Requirement:
Keep the pictures out of the copy and print all the entries below exactly.

Rendered page images:
· · ·

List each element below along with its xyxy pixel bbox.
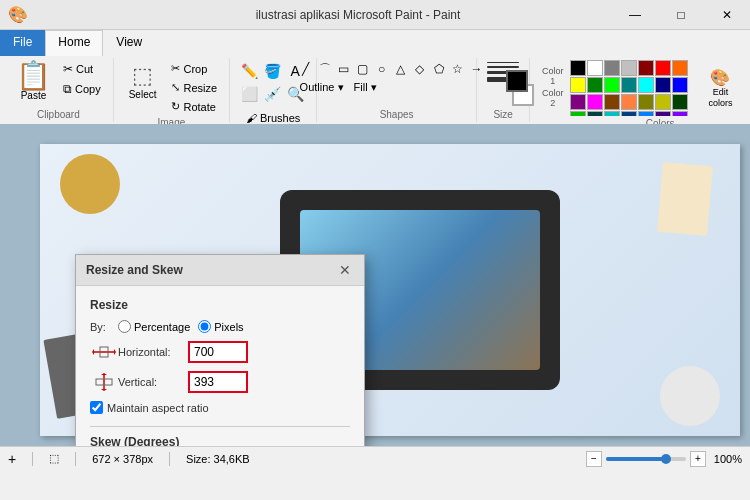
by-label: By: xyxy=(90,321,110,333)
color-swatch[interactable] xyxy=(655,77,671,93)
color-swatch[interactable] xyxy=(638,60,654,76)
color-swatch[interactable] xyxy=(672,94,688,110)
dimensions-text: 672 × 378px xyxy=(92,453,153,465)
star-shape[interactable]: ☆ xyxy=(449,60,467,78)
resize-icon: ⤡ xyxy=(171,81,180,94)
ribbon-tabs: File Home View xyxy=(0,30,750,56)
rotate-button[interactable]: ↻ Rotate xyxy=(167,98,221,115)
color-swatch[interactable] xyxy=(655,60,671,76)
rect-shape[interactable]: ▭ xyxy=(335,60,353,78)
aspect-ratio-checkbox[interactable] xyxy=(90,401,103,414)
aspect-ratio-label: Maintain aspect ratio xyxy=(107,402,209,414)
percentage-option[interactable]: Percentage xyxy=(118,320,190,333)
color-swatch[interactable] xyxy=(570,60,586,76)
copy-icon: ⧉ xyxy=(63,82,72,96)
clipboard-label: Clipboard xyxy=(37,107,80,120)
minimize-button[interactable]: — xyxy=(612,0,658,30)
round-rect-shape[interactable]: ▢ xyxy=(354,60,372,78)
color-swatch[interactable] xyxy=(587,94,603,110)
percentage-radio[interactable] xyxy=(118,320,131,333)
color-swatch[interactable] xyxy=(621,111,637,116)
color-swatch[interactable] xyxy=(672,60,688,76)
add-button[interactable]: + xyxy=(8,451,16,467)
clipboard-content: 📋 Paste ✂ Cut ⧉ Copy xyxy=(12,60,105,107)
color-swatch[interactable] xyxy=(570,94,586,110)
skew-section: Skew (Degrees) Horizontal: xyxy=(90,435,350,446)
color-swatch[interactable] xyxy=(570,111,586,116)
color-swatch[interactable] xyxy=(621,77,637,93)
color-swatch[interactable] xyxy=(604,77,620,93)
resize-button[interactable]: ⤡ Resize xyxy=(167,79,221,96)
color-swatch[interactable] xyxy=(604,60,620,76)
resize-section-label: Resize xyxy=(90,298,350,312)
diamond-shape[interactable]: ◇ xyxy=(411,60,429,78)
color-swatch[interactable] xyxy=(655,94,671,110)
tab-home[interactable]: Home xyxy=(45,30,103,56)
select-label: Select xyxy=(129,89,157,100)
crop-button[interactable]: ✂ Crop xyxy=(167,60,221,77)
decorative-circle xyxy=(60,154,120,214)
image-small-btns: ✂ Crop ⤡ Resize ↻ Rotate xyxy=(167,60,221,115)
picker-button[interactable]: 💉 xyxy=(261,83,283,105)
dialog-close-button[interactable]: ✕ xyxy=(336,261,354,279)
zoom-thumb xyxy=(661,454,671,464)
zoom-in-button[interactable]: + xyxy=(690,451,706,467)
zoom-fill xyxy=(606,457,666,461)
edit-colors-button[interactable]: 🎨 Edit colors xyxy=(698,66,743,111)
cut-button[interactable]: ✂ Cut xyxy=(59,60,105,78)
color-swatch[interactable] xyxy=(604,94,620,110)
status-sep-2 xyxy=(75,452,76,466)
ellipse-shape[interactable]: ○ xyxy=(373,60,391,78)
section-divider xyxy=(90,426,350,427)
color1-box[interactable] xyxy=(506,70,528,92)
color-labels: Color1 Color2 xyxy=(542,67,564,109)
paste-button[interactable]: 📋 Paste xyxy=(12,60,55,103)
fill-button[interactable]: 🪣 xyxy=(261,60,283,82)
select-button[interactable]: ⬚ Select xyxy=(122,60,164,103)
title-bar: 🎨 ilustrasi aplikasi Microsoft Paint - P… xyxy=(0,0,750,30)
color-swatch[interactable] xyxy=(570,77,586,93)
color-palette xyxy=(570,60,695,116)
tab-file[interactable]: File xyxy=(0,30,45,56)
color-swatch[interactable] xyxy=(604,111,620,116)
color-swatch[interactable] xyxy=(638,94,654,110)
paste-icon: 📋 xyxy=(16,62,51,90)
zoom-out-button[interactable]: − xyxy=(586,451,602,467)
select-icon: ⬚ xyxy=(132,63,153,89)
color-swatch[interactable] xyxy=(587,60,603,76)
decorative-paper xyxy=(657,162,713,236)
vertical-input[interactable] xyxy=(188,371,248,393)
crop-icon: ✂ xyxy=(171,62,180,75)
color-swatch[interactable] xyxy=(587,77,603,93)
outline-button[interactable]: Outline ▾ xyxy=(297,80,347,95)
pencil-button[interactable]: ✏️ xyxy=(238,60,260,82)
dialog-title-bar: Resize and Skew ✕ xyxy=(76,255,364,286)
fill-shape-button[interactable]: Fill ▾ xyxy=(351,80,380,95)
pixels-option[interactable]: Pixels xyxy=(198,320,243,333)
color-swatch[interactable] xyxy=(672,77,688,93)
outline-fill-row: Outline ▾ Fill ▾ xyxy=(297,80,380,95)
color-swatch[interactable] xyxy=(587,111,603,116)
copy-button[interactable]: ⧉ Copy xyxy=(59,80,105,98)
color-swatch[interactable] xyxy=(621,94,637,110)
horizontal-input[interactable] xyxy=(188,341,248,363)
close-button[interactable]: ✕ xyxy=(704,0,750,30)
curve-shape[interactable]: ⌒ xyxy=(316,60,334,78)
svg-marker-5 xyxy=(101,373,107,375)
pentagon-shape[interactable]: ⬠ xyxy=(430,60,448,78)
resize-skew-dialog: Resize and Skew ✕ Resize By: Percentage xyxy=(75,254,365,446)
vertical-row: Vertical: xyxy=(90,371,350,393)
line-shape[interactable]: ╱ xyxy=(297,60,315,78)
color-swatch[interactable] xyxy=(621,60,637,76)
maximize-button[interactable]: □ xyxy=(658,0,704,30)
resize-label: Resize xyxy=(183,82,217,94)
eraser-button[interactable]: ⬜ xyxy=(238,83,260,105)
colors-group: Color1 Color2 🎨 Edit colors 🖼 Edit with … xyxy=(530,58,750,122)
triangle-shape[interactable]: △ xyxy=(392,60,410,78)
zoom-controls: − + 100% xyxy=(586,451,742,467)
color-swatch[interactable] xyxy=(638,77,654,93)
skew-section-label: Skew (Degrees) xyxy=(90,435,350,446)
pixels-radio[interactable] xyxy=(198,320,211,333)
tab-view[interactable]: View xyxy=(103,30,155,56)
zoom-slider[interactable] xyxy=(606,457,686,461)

· · ·

Your solution:
List each element below along with its xyxy pixel bbox.
by-label: By: xyxy=(90,321,110,333)
color-swatch[interactable] xyxy=(655,77,671,93)
color-swatch[interactable] xyxy=(638,60,654,76)
color-swatch[interactable] xyxy=(672,94,688,110)
dimensions-text: 672 × 378px xyxy=(92,453,153,465)
star-shape[interactable]: ☆ xyxy=(449,60,467,78)
resize-icon: ⤡ xyxy=(171,81,180,94)
ribbon-tabs: File Home View xyxy=(0,30,750,56)
rotate-button[interactable]: ↻ Rotate xyxy=(167,98,221,115)
color-swatch[interactable] xyxy=(655,60,671,76)
rect-shape[interactable]: ▭ xyxy=(335,60,353,78)
aspect-ratio-checkbox[interactable] xyxy=(90,401,103,414)
aspect-ratio-label: Maintain aspect ratio xyxy=(107,402,209,414)
percentage-option[interactable]: Percentage xyxy=(118,320,190,333)
color-swatch[interactable] xyxy=(570,60,586,76)
copy-icon: ⧉ xyxy=(63,82,72,96)
clipboard-label: Clipboard xyxy=(37,107,80,120)
minimize-button[interactable]: — xyxy=(612,0,658,30)
round-rect-shape[interactable]: ▢ xyxy=(354,60,372,78)
color-swatch[interactable] xyxy=(587,94,603,110)
percentage-radio[interactable] xyxy=(118,320,131,333)
color-swatch[interactable] xyxy=(621,111,637,116)
color-swatch[interactable] xyxy=(672,60,688,76)
add-button[interactable]: + xyxy=(8,451,16,467)
clipboard-content: 📋 Paste ✂ Cut ⧉ Copy xyxy=(12,60,105,107)
color-swatch[interactable] xyxy=(570,94,586,110)
skew-section: Skew (Degrees) Horizontal: xyxy=(90,435,350,446)
color-swatch[interactable] xyxy=(570,111,586,116)
color-swatch[interactable] xyxy=(621,77,637,93)
color-swatch[interactable] xyxy=(604,77,620,93)
resize-button[interactable]: ⤡ Resize xyxy=(167,79,221,96)
color-swatch[interactable] xyxy=(604,60,620,76)
resize-section-label: Resize xyxy=(90,298,350,312)
diamond-shape[interactable]: ◇ xyxy=(411,60,429,78)
color-swatch[interactable] xyxy=(655,94,671,110)
tab-home[interactable]: Home xyxy=(45,30,103,56)
select-label: Select xyxy=(129,89,157,100)
crop-button[interactable]: ✂ Crop xyxy=(167,60,221,77)
decorative-circle xyxy=(60,154,120,214)
image-small-btns: ✂ Crop ⤡ Resize ↻ Rotate xyxy=(167,60,221,115)
picker-button[interactable]: 💉 xyxy=(261,83,283,105)
dialog-close-button[interactable]: ✕ xyxy=(336,261,354,279)
zoom-thumb xyxy=(661,454,671,464)
zoom-in-button[interactable]: + xyxy=(690,451,706,467)
zoom-fill xyxy=(606,457,666,461)
edit-colors-button[interactable]: 🎨 Edit colors xyxy=(698,66,743,111)
cut-button[interactable]: ✂ Cut xyxy=(59,60,105,78)
color-swatch[interactable] xyxy=(604,94,620,110)
status-sep-2 xyxy=(75,452,76,466)
ellipse-shape[interactable]: ○ xyxy=(373,60,391,78)
section-divider xyxy=(90,426,350,427)
color1-box[interactable] xyxy=(506,70,528,92)
color-labels: Color1 Color2 xyxy=(542,67,564,109)
paste-button[interactable]: 📋 Paste xyxy=(12,60,55,103)
fill-button[interactable]: 🪣 xyxy=(261,60,283,82)
select-button[interactable]: ⬚ Select xyxy=(122,60,164,103)
title-bar: 🎨 ilustrasi aplikasi Microsoft Paint - P… xyxy=(0,0,750,30)
color-swatch[interactable] xyxy=(570,77,586,93)
color-palette xyxy=(570,60,695,116)
tab-file[interactable]: File xyxy=(0,30,45,56)
color-swatch[interactable] xyxy=(604,111,620,116)
color-swatch[interactable] xyxy=(638,94,654,110)
paste-icon: 📋 xyxy=(16,62,51,90)
zoom-out-button[interactable]: − xyxy=(586,451,602,467)
select-icon: ⬚ xyxy=(132,63,153,89)
color-swatch[interactable] xyxy=(587,60,603,76)
decorative-paper xyxy=(657,162,713,236)
vertical-input[interactable] xyxy=(188,371,248,393)
crop-icon: ✂ xyxy=(171,62,180,75)
color-swatch[interactable] xyxy=(587,77,603,93)
outline-button[interactable]: Outline ▾ xyxy=(297,80,347,95)
pencil-button[interactable]: ✏️ xyxy=(238,60,260,82)
dialog-title-bar: Resize and Skew ✕ xyxy=(76,255,364,286)
fill-shape-button[interactable]: Fill ▾ xyxy=(351,80,380,95)
pixels-option[interactable]: Pixels xyxy=(198,320,243,333)
color-swatch[interactable] xyxy=(672,77,688,93)
outline-fill-row: Outline ▾ Fill ▾ xyxy=(297,80,380,95)
color-swatch[interactable] xyxy=(587,111,603,116)
copy-button[interactable]: ⧉ Copy xyxy=(59,80,105,98)
color-swatch[interactable] xyxy=(621,94,637,110)
horizontal-input[interactable] xyxy=(188,341,248,363)
close-button[interactable]: ✕ xyxy=(704,0,750,30)
curve-shape[interactable]: ⌒ xyxy=(316,60,334,78)
svg-marker-5 xyxy=(101,373,107,375)
pentagon-shape[interactable]: ⬠ xyxy=(430,60,448,78)
resize-skew-dialog: Resize and Skew ✕ Resize By: Percentage xyxy=(75,254,365,446)
vertical-row: Vertical: xyxy=(90,371,350,393)
line-shape[interactable]: ╱ xyxy=(297,60,315,78)
color-swatch[interactable] xyxy=(621,60,637,76)
maximize-button[interactable]: □ xyxy=(658,0,704,30)
resize-label: Resize xyxy=(183,82,217,94)
eraser-button[interactable]: ⬜ xyxy=(238,83,260,105)
colors-group: Color1 Color2 🎨 Edit colors 🖼 Edit with … xyxy=(530,58,750,122)
triangle-shape[interactable]: △ xyxy=(392,60,410,78)
zoom-controls: − + 100% xyxy=(586,451,742,467)
color-swatch[interactable] xyxy=(638,77,654,93)
skew-section-label: Skew (Degrees) xyxy=(90,435,350,446)
pixels-radio[interactable] xyxy=(198,320,211,333)
tab-view[interactable]: View xyxy=(103,30,155,56)
zoom-slider[interactable] xyxy=(606,457,686,461)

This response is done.